Some of these divides are quite easy to spot. Within the public education world, the vast majority of teachers are women, but only about a quarter of superintendents are female. In California for the 2011-2012 school year, 66.8% of teachers, but only 26.1% of students were considered “White.” In the San Francisco Unified School District (SFUSD), 48.2% of teachers and 12.1% of students were categorized as “White.”

These relatively simplistic measures (what is “White”?) are only the brightest demarcations of the divisions between us, often obscuring in that brightness the varying complex cultures that are also a part of each individual’s human experience. Contrary to what some have called for, the challenge schools face is not to blend all of our differences into one dull, lackluster hue and it is not to help students morph into someone different who easily fits in the “mainstream” world of school. The challenge to our schools is to understand how culture influences everyone in and every square inch of our schools, to recognize this diversity, to truly accept in our core the need to understand the many layers of cultures that co-exist within our school communities, to embrace the need to perpetually and gladly learn more about each other so that we can learn and live together.

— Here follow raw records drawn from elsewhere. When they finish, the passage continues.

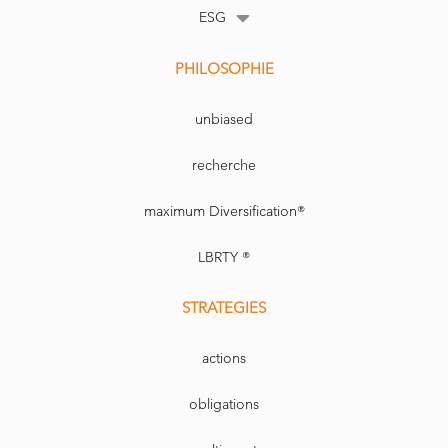
ESG
PHILOSOPHIE
unbiased
recherche
maximum Diversification®
LBRTY ®
STRATEGIES
actions
obligations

Such an ambition is both trite and bold. Trite, because it is a goal paid lip service to on an almost daily basis, bold, because if we take it seriously we are making a tremendous commitment both to our children and to each other. In San Francisco, the notion of reducing the “predictive power of demographics” has been in theory a guiding principle of the district’s efforts for the last several years. That sentiment, that a child’s socio-economic status should not be a straight-line path to academic failure or success, is a laudable one, but one that was insufficiently supported and too narrow in its scope to effect the scale of change it was intended to make. Specific problems need to be addressed, such as the disproportionate number of African-American students who are expelled, but those discrete identifiable issues, while critical, are only the most visible challenge. Schools, including schools in San Francisco, need a more thorough, complete strategy to revise what we’re doing. We need the very nature of our individual interactions with each other to change.

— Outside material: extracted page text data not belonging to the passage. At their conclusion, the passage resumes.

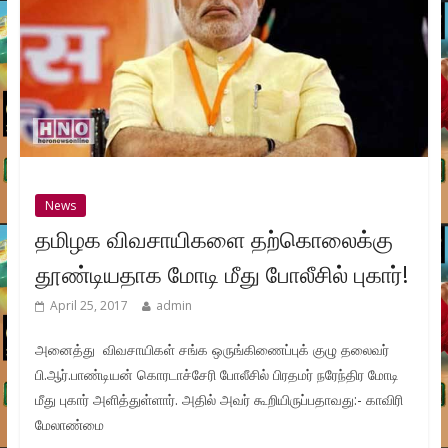
News
தமிழக விவசாயிகளை தற்கொலைக்கு
தூண்டியதாக மோடி மீது போலீசில் புகார்!
April 25, 2017
admin
அனைத்து விவசாயிகள் சங்க ஒருங்கிணைப்புக் குழு தலைவர்
பி.ஆர்.பாண்டியன் கொரடாச்சேரி போலீசில் பிரதமர் நரேந்திர மோடி
மீது புகார் அளித்துள்ளார். அதில் அவர் கூறியிருப்பதாவது:- காவிரி
மேலாண்மை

One powerful concept that has been used in some school districts elsewhere in the nation is that of “cultural proficiency,” a framework presented by a group of researcher-educators helping public school communities develop into healthier places that effectively embrace and support all of the people within them. Their approach offers a way for individuals within the school community to recognize the power of culture within the school environment and thereby recognize the need for change and then move forward towards realizing that change. The approach has focused mostly on the relationships between and among educators (teachers and administrators) and educators and students and their families, but is also absolutely appropriate for addressing the growing tensions and conflicts within parent communities. This is not a simple or quick approach; it’s not about finding a professional development day here or there, or a slice of the annual School Site Council training session. It requires a commitment with a longer-time horizon and greater investment of resources, but one that has the potential to help us make dramatic improvements in the educational opportunities we provide to all children.

On Tuesday, Governor Brown announced his revised budget that increases funding for schools and held fast to his Local Control Funding Formula. This increased financial security is tremendously important and could give us some room to dive deeply into this type of fundamental refashioning of our school communities.

Lisa Schiff is the parent of two children in the San Francisco Unified School District and is a member of Parents for Public Schools of San Francisco.